Quote each line of the material verbatim, without the pictures.

MATERIAL PROVIDED:
━━━━━━━━

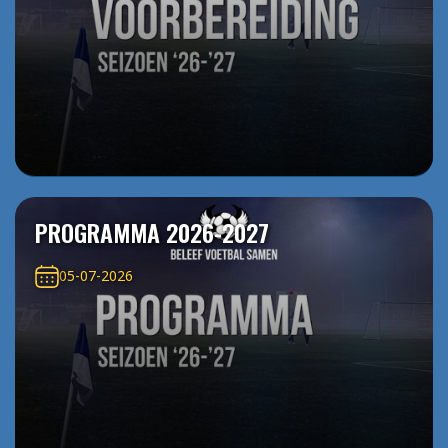
PROGRAMMA 2026-2027
05-07-2026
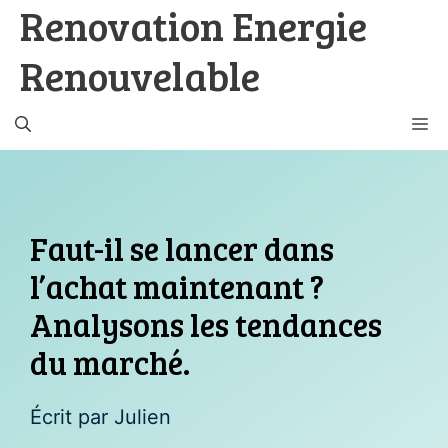
Renovation Energie
Aller
au
Renouvelable
contenu
M
Faut-il se lancer dans
l’achat maintenant ?
Analysons les tendances
du marché.
Écrit par Julien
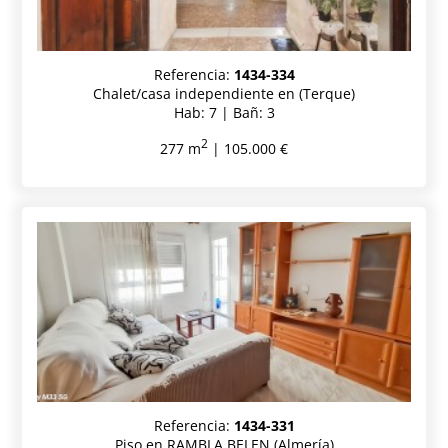
Referencia:
1434-334
Chalet/casa independiente en (Terque)
Hab: 7 | Bañ: 3
2
277 m
| 105.000 €
Referencia:
1434-331
Piso en RAMBLA BELEN (Almería)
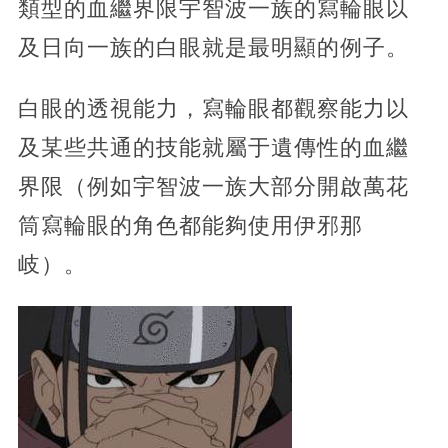
類型的血繼界限宇智波一族的寫輪眼以
及日向一族的白眼就是最明顯的例子。
白眼的透視能力，寫輪眼都觀察能力以
及某些共通的技能就屬于遺傳性的血繼
界限（例如宇智波一族大部分開啟萬花
筒寫輪眼的角色都能夠使用伊邪那
岐）。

━━━━━━━━

WRITTEN SOLUTION:
PROGRAMMA 2026-2027
05-07-2026
Renovation Energie
Aller
au
Renouvelable
contenu
M
Faut-il se lancer dans
l’achat maintenant ?
Analysons les tendances
du marché.
Écrit par Julien
Referencia:
1434-334
Chalet/casa independiente en (Terque)
Hab: 7 | Bañ: 3
2
277 m
| 105.000 €
Referencia:
1434-331
Piso en RAMBLA BELEN (Almería)
類型的血繼界限宇智波一族的寫輪眼以
及日向一族的白眼就是最明顯的例子。
白眼的透視能力，寫輪眼都觀察能力以
及某些共通的技能就屬于遺傳性的血繼
界限（例如宇智波一族大部分開啟萬花
筒寫輪眼的角色都能夠使用伊邪那
岐）。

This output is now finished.